Insurance companies were relying on payments from the federal government to constrain their losses as part of a device known as “risk corridors.” Risk corridors allow the government to bear a portion of the costs if they become too high. Section 1342 of the Affordable Care Act states that the Secretary of HHS can reimburse insurance companies if the costs of covering sick people exceed the premiums received. However, the Act did not provide an appropriation for these funds.
Both the Congressional Research Service and the U.S. Government Accountability Office have ruled that a congressional appropriation is required before federal agencies can make risk corridor payments for losses incurred under the Affordable Care Act.
UnitedHealthcare cannot make money without government funds.

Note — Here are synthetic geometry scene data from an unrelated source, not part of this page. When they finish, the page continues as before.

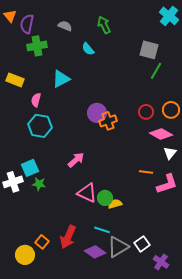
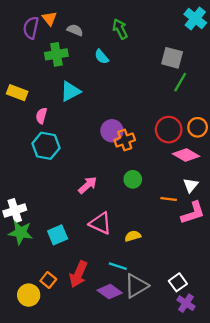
orange triangle: (10, 16) -> (49, 19), moved
green cross: (37, 46) -> (56, 54), moved
red circle: (146, 112) -> (169, 130), size x1.5
white triangle: (170, 153) -> (191, 185), moved
cyan square: (30, 168) -> (58, 235), moved
green star: (39, 184) -> (21, 233), moved, size x1.5
green circle: (105, 198) -> (133, 179), moved
white square: (142, 244) -> (178, 282), moved

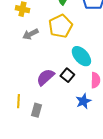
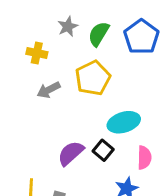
cyan ellipse: (81, 56) -> (124, 122), turned -65

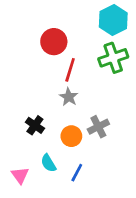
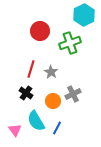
green cross: (113, 58) -> (70, 43), moved
red line: (70, 70) -> (31, 69), moved
cyan semicircle: (48, 163) -> (36, 121), size x1.5

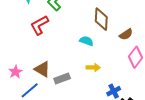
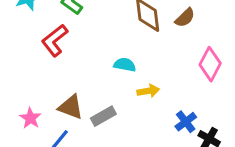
brown semicircle: (126, 34) -> (185, 18), moved
cyan semicircle: (86, 41) -> (125, 65), moved

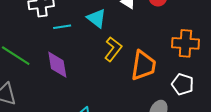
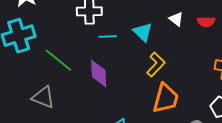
orange trapezoid: (143, 65) -> (166, 98), moved

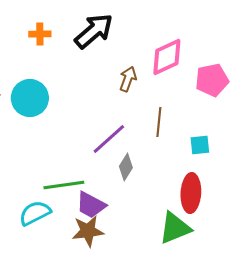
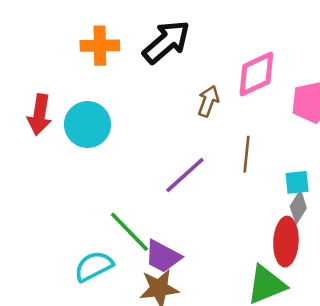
orange cross: (40, 34) -> (100, 46), size x1.4
gray diamond: (126, 167) -> (298, 207), moved
green line: (64, 185) -> (129, 232), turned 54

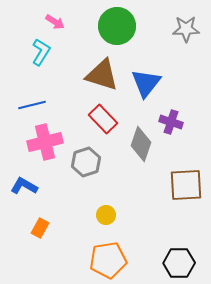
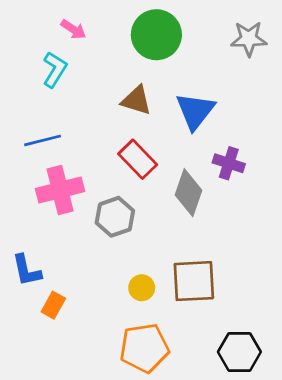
brown triangle: (102, 75) -> (136, 100), size x0.7
brown square: (186, 185) -> (194, 281), moved
blue L-shape: (24, 186) -> (27, 270), moved, turned -132

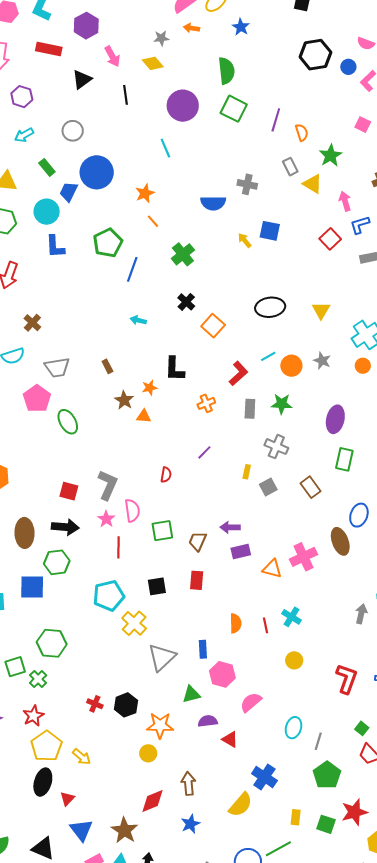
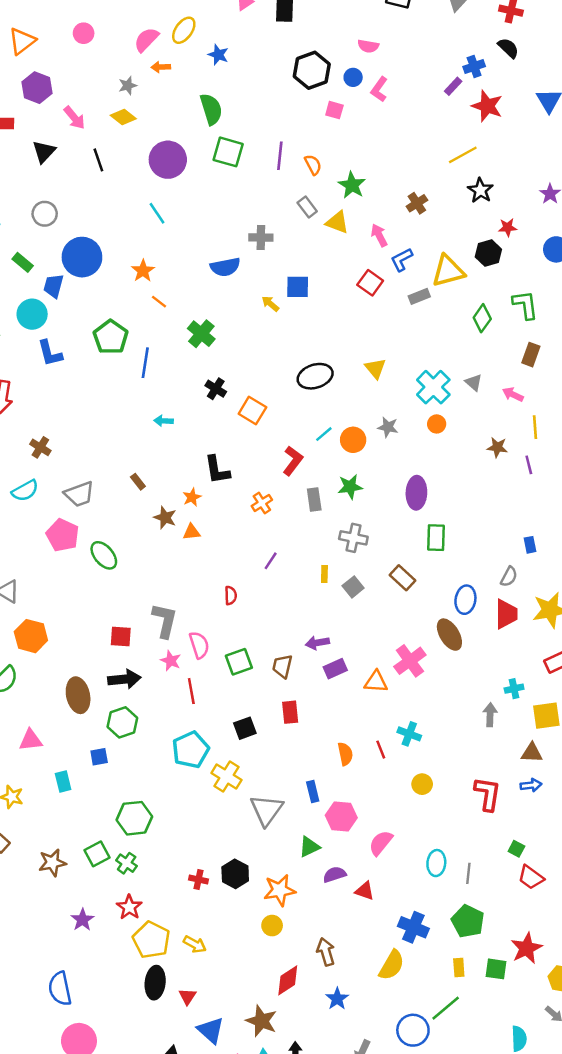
pink square: (363, 125) -> (334, 110), moved
blue square: (32, 587) -> (99, 757), size x0.6
green pentagon: (327, 775) -> (468, 921), moved

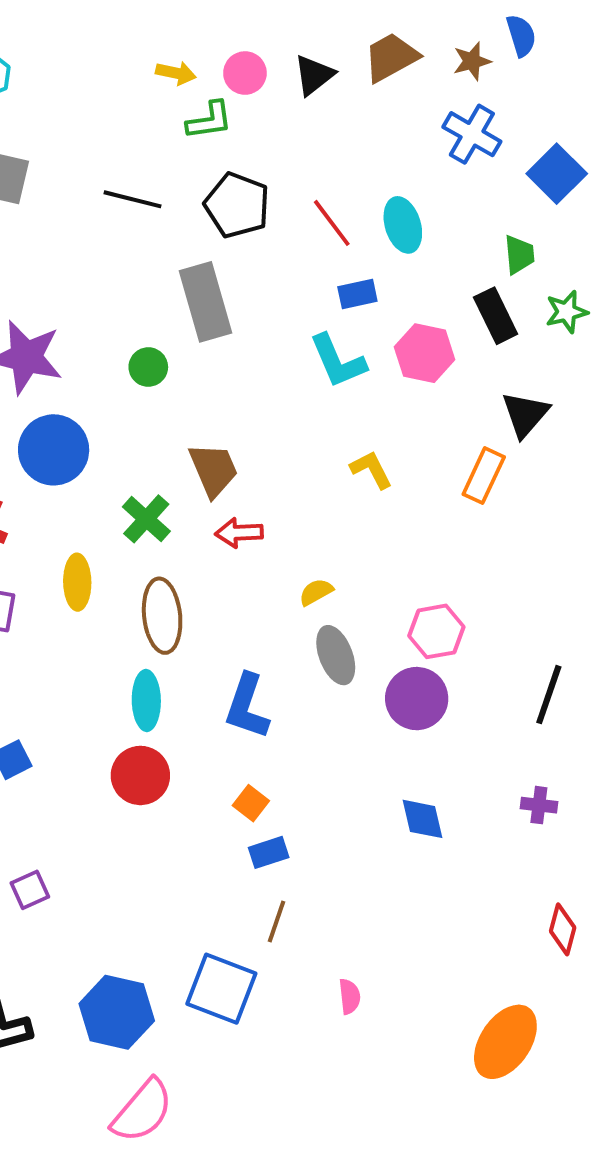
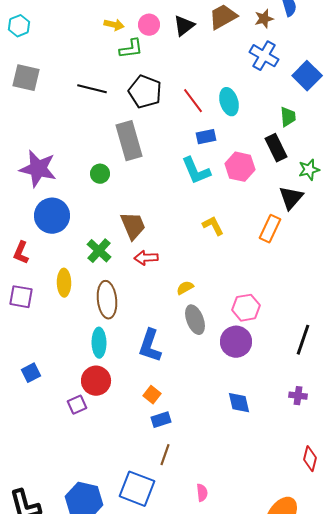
green star: (567, 312) -> (309, 170), moved
purple square: (30, 890) -> (77, 405), moved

Its action follows the closure of numerous healthcare cooperatives, such as the Kentucky Health Cooperative (51,000 members), Health Republic Insurance of New York (150,000 members), CoOportunity Health in Iowa and Nebraska (120,000 members), the Louisiana Health Cooperative (17,000 members), and Nevada Health CO-OP (14,000 members).
Obamacare might collapse if the health insurance companies continue to withdraw from the exchanges.
If Congress holds its ground during the appropriations process and refuses to bail out the insurance companies for fiscal 2017, it is likely that more of them will withdraw from the exchanges, raising prices for existing customers. Premiums rose in some markets by 20 percent in 2016, leading to more healthy young people dropping out of plans or not enrolling, accelerating the financial imbalance.
Look at UnitedHealthcare as the canary in the coal mine, and expect more withdrawal announcements in the future.